Güney Viyana’daki Simmering bölgesinde Ekim 2024’te yapılan saha yenileme çalışmaları sırasında işçiler, beklenmedik biçimde insan kalıntılarına rastladı. Kalıntılar, yapılan kapsamlı analizlerin ardından 2 Nisan Çarşamba günü resmi olarak duyuruldu.

Mezarda yalnızca erkek iskeletlerine rastlanması ve bazılarının üzerinde zırh parçaları ile silahlar bulunması, bu kişilerin Roma askerleri olduğunu ortaya koydu. Kemikler üzerinde mızrak, hançer ve kılıç izlerine rastlandı. Yetkililer, bu kişilerin savaşta hayatını kaybettiğini doğruladı.

Keşif, mezar yerinin Roma İmparatorluğu’nun kuzey sınırında yer alan Cermen savaşçılarıyla yaşanan bir çatışmaya işaret ettiğini gösteriyor. Toplu mezar, dönemin önemli askeri noktalarından biri olan Vindobona (bugünkü Viyana şehir merkezi) yakınlarında bulunuyor. Vindobona, beşinci yüzyıldaki Cermen istilalarına kadar büyük bir Roma garnizonu olarak kullanılmıştı.

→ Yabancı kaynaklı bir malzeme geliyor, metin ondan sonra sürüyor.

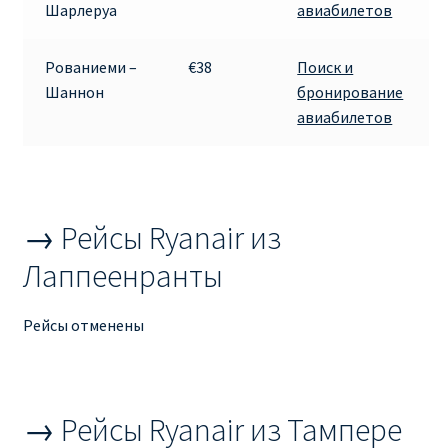
Шарлеруа
авиабилетов
Рим
Рованиеми –
€38
Поиск и
Шаннон
бронирование
Рождественские направления от € 9
авиабилетов
Райнэйр на русском
О сайте
→ Рейсы Ryanair из
Лаппеенранты
Рейсы отменены
→ Рейсы Ryanair из Тампере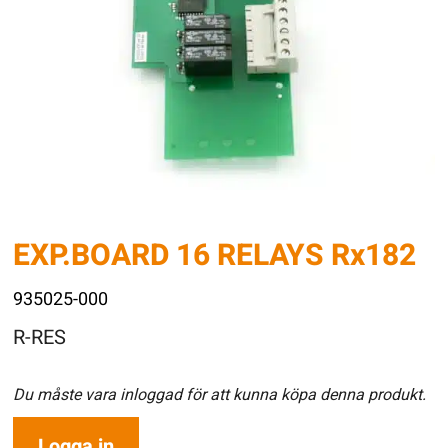
EXP.BOARD 16 RELAYS Rx182
935025-000
R-RES
Du måste vara inloggad för att kunna köpa denna produkt.
Logga in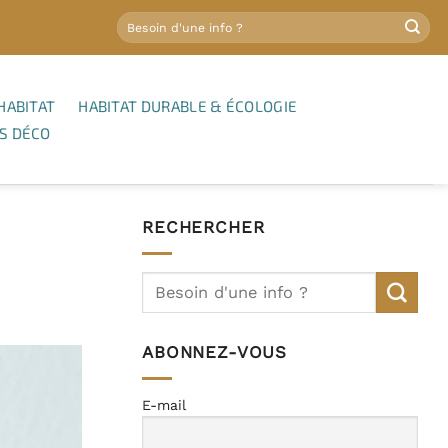
HABITAT
HABITAT DURABLE & ÉCOLOGIE
S DÉCO
RECHERCHER
ABONNEZ-VOUS
E-mail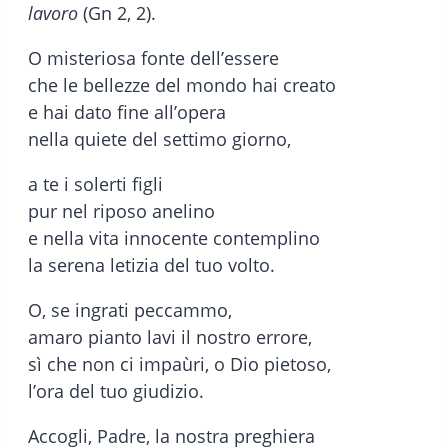
lavoro
(Gn 2, 2).
O misteriosa fonte dell’essere
che le bellezze del mondo hai creato
e hai dato fine all’opera
nella quiete del settimo giorno,
a te i solerti figli
pur nel riposo anelino
e nella vita innocente contemplino
la serena letizia del tuo volto.
O, se ingrati peccammo,
amaro pianto lavi il nostro errore,
sì che non ci impaùri, o Dio pietoso,
l’ora del tuo giudizio.
Accogli, Padre, la nostra preghiera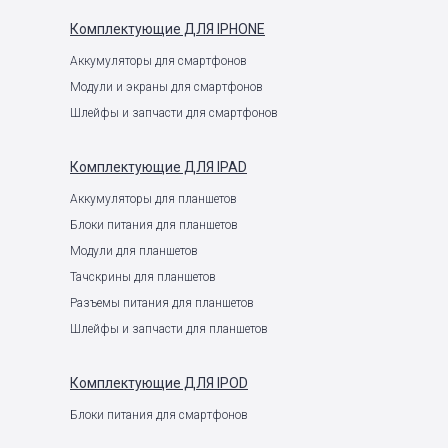
Комплектующие
ДЛЯ IPHONE
Аккумуляторы для смартфонов
Модули и экраны для смартфонов
Шлейфы и запчасти для смартфонов
Комплектующие
ДЛЯ IPAD
Аккумуляторы для планшетов
Блоки питания для планшетов
Модули для планшетов
Тачскрины для планшетов
Разъемы питания для планшетов
Шлейфы и запчасти для планшетов
Комплектующие
ДЛЯ IPOD
Блоки питания для смартфонов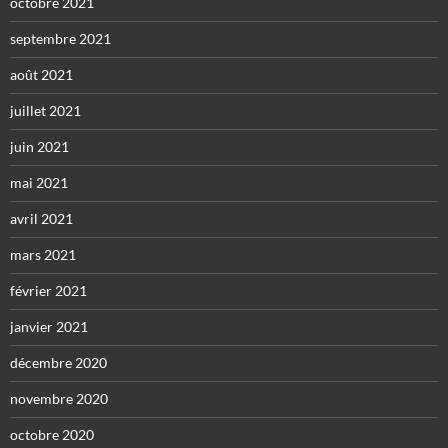
octobre 2021
septembre 2021
août 2021
juillet 2021
juin 2021
mai 2021
avril 2021
mars 2021
février 2021
janvier 2021
décembre 2020
novembre 2020
octobre 2020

Arkeologlar bu keşfi özellikle önemli buluyor çünkü Roma'da ölüler çoğunlukla yakılarak gömülüyordu. Avrupa’daki Roma topraklarında bedenin toprağa verildiği defin uygulamaları nadiren görülüyordu. Viyana Arkeoloji Dairesi Başkanı Kristina Adler-Wölfl, “100’lü yıllarda Avrupa’daki Roma topraklarında kremasyon yaygındı. Bu nedenle beden gömüsü büyük bir istisnadır” dedi.

Yapılan analizler, mezardaki erkeklerin ortalama boyunun 1,70 metre olduğunu gösterdi. Bu, dönemin Roma lejyonerlerinden birkaç santimetre uzun ancak Cermen savaşçılarla benzer seviyede. Kalıntıların karışık şekilde gömüldüğü ve belli bir düzene göre yerleştirilmediği belirtildi. Diş ve kemik analizleri, askerlerin genel olarak sağlıklı olduklarını ancak savaşta öldüklerini ortaya koydu.

Kazıyı yürüten arkeoloji firması Novetus'tan biyolojik arkeolog Michaela Binder, “Kemiklerdeki yaralar açıkça savaş kaynaklı. Bu durumun askeri bir hastane veya salgınla ilgisi yok” dedi.

Üçüncü yüzyılda zirveye ulaşan Vindobona garnizonunda binlerce Roma askeri görev yapıyordu. Bölgedeki çatışmalara dair bazı yazılı kaynaklar bulunsa da, bu toplu mezar ilk kez fiziksel bir kanıt olarak karşımıza çıkıyor. 

Kazı alanında hançer, zırh parçaları ve ayakkabı çivileri gibi çok sayıda eser de gün yüzüne çıkarıldı. Araştırmacılar, DNA ve izotop analizleri ile askerlerin kökeni ve yaşam koşulları hakkında daha fazla bilgi edinmeyi amaçlıyor.